« I’m gonna call my lawyer. »*

Kim Kardashian a récemment annoncé vouloir devenir avocate. La majorité des films américains mettent en scène un procès (ou, au moins, un appel à un avocat). Des panneaux publicitaires pour des avocats spécialisés pour défendre les victimes d’accidents de la route sont omniprésents le long des autoroutes. Les emballages de produits alimentaires vous informent que le produit sera chaud quand vous le sortirez du four. Aux Etats-Unis, vous devez signer des décharges dans votre vie quotidienne, souvent et beaucoup. « Avocat » est souvent un mot magique pour dénouer les conversations difficiles. Une amie qui n’arrivait pas à se dépêtrer d’un différent avec son propriétaire déclara ainsi de tout go qu’elle allait contacter son avocat. Elle n’avait que le numéro de sa mère sous la main, mais ça a marché, un compromis a immédiatement été trouvé avec le propriétaire. Une expat’ de longue date m’a dit un jour avec résignation qu’aux Etats-Unis la question n’est pas de savoir si quelqu’un va un jour porter plainte contre nous mais plutôt de savoir quand ça va arriver. Bref, il y a plusieurs semaines, j’ai décidé de me pencher sur le pourquoi du comment des avocats aux Etats-Unis, car un élément assez saisissant ici est leur omniprésence dans la société.

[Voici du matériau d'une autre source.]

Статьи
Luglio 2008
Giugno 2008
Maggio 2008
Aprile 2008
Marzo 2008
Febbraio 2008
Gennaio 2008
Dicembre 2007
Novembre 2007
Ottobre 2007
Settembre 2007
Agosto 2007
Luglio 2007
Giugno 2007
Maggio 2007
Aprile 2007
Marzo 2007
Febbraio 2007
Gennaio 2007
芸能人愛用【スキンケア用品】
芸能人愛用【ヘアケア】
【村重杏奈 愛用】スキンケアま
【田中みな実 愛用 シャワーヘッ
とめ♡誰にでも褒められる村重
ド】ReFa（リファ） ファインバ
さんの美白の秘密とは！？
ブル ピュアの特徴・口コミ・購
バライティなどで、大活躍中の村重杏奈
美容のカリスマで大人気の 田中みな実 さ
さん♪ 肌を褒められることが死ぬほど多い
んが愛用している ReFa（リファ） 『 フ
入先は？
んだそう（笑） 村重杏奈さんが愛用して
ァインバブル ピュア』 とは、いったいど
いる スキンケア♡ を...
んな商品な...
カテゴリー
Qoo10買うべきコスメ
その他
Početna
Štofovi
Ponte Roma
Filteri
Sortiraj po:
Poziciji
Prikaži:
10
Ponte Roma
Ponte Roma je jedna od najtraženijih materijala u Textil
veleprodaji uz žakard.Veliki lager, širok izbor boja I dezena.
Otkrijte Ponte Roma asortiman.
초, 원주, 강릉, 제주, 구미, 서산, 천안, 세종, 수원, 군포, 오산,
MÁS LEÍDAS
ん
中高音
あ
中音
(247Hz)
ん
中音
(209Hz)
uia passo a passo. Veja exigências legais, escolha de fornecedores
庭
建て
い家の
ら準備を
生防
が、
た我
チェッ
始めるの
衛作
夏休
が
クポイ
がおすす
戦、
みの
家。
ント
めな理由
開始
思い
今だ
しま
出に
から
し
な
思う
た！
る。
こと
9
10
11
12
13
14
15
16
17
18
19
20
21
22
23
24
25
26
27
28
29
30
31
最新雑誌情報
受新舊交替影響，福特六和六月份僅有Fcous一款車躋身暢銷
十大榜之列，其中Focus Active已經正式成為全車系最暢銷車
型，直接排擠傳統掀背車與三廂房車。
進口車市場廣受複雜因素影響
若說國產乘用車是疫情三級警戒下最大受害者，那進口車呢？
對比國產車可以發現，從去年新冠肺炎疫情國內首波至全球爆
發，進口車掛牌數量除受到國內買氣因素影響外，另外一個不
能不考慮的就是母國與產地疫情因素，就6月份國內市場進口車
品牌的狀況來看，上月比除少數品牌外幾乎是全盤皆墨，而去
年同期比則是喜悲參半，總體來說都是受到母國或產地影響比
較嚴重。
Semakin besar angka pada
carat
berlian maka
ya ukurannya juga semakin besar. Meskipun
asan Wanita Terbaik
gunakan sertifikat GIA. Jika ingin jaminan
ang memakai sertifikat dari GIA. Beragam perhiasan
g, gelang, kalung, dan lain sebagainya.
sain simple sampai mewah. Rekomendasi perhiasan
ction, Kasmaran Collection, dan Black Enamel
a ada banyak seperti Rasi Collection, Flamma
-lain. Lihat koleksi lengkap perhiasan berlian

Selon l’American Bar Association, l’Association Américaine du Barreau, il y avait en 2021 plus d’un 1,3 million d’avocats aux Etats-Unis – à titre de comparaison, il y a moins de 950 000 médecins, toutes spécialités confondues, en activité. En dix ans, le nombre d’avocats a augmenté de plus de 8 % au niveau national. Pour la petite anecdote, c’est dans l’Etat de New York qu’il y a le plus d’avocats et c’est à Washington D.C. que la densité d’avocats est la plus importante, un résident sur 25 étant avocat.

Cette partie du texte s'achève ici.